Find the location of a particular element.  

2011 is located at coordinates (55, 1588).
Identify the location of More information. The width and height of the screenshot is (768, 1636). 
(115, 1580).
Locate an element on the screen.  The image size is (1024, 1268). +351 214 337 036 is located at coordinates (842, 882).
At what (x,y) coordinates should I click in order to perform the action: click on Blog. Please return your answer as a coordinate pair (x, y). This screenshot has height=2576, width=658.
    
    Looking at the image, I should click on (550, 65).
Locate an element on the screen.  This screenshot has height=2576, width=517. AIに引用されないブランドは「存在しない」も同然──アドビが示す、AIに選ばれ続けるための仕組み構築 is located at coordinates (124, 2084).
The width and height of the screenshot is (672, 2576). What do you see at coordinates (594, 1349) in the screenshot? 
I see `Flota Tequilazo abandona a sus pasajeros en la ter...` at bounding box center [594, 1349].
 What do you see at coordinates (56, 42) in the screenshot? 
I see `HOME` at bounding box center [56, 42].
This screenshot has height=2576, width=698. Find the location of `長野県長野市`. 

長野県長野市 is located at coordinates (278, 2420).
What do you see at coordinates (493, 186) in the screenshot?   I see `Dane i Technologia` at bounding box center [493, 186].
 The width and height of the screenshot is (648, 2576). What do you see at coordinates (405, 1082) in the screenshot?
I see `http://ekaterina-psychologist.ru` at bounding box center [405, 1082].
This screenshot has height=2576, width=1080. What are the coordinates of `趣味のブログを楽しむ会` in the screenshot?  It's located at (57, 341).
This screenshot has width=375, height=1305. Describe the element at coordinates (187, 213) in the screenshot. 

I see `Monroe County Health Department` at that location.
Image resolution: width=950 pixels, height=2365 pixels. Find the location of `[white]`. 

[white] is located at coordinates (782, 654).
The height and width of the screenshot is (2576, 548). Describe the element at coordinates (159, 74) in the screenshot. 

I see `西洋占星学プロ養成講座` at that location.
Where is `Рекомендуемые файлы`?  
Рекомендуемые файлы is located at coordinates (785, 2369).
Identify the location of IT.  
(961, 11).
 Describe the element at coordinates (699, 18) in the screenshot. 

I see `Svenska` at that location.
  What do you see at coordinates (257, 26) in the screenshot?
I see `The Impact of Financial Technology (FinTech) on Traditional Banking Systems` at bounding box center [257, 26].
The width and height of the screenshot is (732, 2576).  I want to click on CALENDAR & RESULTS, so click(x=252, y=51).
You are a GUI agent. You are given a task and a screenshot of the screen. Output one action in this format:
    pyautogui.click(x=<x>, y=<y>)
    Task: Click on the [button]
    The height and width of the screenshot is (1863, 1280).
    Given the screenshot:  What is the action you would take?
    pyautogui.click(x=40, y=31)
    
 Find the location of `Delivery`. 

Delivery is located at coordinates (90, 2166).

★ ★ ★

Transcribe the material exactly as it reads.

Find the location of a particular element.  

2011 is located at coordinates (55, 1588).
Identify the location of More information. The width and height of the screenshot is (768, 1636). 
(115, 1580).
Locate an element on the screen.  The image size is (1024, 1268). +351 214 337 036 is located at coordinates (842, 882).
At what (x,y) coordinates should I click in order to perform the action: click on Blog. Please return your answer as a coordinate pair (x, y). This screenshot has height=2576, width=658.
    
    Looking at the image, I should click on (550, 65).
Locate an element on the screen.  This screenshot has height=2576, width=517. AIに引用されないブランドは「存在しない」も同然──アドビが示す、AIに選ばれ続けるための仕組み構築 is located at coordinates (124, 2084).
The width and height of the screenshot is (672, 2576). What do you see at coordinates (594, 1349) in the screenshot? 
I see `Flota Tequilazo abandona a sus pasajeros en la ter...` at bounding box center [594, 1349].
 What do you see at coordinates (56, 42) in the screenshot? 
I see `HOME` at bounding box center [56, 42].
This screenshot has height=2576, width=698. Find the location of `長野県長野市`. 

長野県長野市 is located at coordinates (278, 2420).
What do you see at coordinates (493, 186) in the screenshot?   I see `Dane i Technologia` at bounding box center [493, 186].
 The width and height of the screenshot is (648, 2576). What do you see at coordinates (405, 1082) in the screenshot?
I see `http://ekaterina-psychologist.ru` at bounding box center [405, 1082].
This screenshot has height=2576, width=1080. What are the coordinates of `趣味のブログを楽しむ会` in the screenshot?  It's located at (57, 341).
This screenshot has width=375, height=1305. Describe the element at coordinates (187, 213) in the screenshot. 

I see `Monroe County Health Department` at that location.
Image resolution: width=950 pixels, height=2365 pixels. Find the location of `[white]`. 

[white] is located at coordinates (782, 654).
The height and width of the screenshot is (2576, 548). Describe the element at coordinates (159, 74) in the screenshot. 

I see `西洋占星学プロ養成講座` at that location.
Where is `Рекомендуемые файлы`?  
Рекомендуемые файлы is located at coordinates (785, 2369).
Identify the location of IT.  
(961, 11).
 Describe the element at coordinates (699, 18) in the screenshot. 

I see `Svenska` at that location.
  What do you see at coordinates (257, 26) in the screenshot?
I see `The Impact of Financial Technology (FinTech) on Traditional Banking Systems` at bounding box center [257, 26].
The width and height of the screenshot is (732, 2576).  I want to click on CALENDAR & RESULTS, so click(x=252, y=51).
You are a GUI agent. You are given a task and a screenshot of the screen. Output one action in this format:
    pyautogui.click(x=<x>, y=<y>)
    Task: Click on the [button]
    The height and width of the screenshot is (1863, 1280).
    Given the screenshot:  What is the action you would take?
    pyautogui.click(x=40, y=31)
    
 Find the location of `Delivery`. 

Delivery is located at coordinates (90, 2166).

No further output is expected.